> **Goal of the exercise**: Below are some records; copy each line in them that contains "Mercedes".

> **Records provided**:
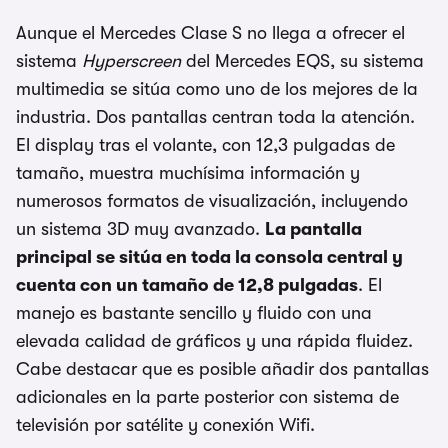
Aunque el Mercedes Clase S no llega a ofrecer el
sistema
Hyperscreen
del Mercedes EQS, su sistema
multimedia se sitúa como uno de los mejores de la
industria. Dos pantallas centran toda la atención.
El display tras el volante, con 12,3 pulgadas de
tamaño, muestra muchísima información y
numerosos formatos de visualización, incluyendo
un sistema 3D muy avanzado.
La pantalla
principal se sitúa en toda la consola central y
cuenta con un tamaño de 12,8 pulgadas
. El
manejo es bastante sencillo y fluido con una
elevada calidad de gráficos y una rápida fluidez.
Cabe destacar que es posible añadir dos pantallas
adicionales en la parte posterior con sistema de
televisión por satélite y conexión Wifi.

> **Written solution**:
Aunque el Mercedes Clase S no llega a ofrecer el
del Mercedes EQS, su sistema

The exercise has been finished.